**Try it**
Return the listing exactly, please; no pictures.

⁂

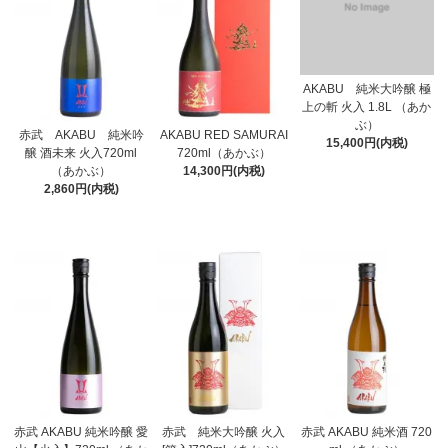
AKABU 純米大吟醸 極
上の斬 火入 1.8L （あか
ぶ）
赤武 AKABU 純米吟
AKABU RED SAMURAI
15,400円(内税)
醸 酒未来 火入720ml
720ml（あかぶ）
（あかぶ）
14,300円(内税)
2,860円(内税)
赤武 AKABU 純米吟醸 愛
赤武 純米大吟醸 火入
赤武 AKABU 純米酒 720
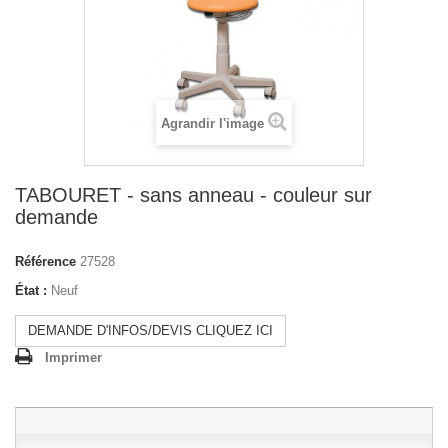
Agrandir l'image
TABOURET - sans anneau - couleur sur
demande
Référence
27528
État :
Neuf
DEMANDE D'INFOS/DEVIS CLIQUEZ ICI
Imprimer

⁂

**Solution below**
AKABU 純米大吟醸 極
上の斬 火入 1.8L （あか
ぶ）
赤武 AKABU 純米吟
AKABU RED SAMURAI
15,400円(内税)
醸 酒未来 火入720ml
720ml（あかぶ）
（あかぶ）
14,300円(内税)
2,860円(内税)
赤武 AKABU 純米吟醸 愛
赤武 純米大吟醸 火入
赤武 AKABU 純米酒 720
Agrandir l'image
TABOURET - sans anneau - couleur sur
demande
Référence
27528
État :
Neuf
DEMANDE D'INFOS/DEVIS CLIQUEZ ICI
Imprimer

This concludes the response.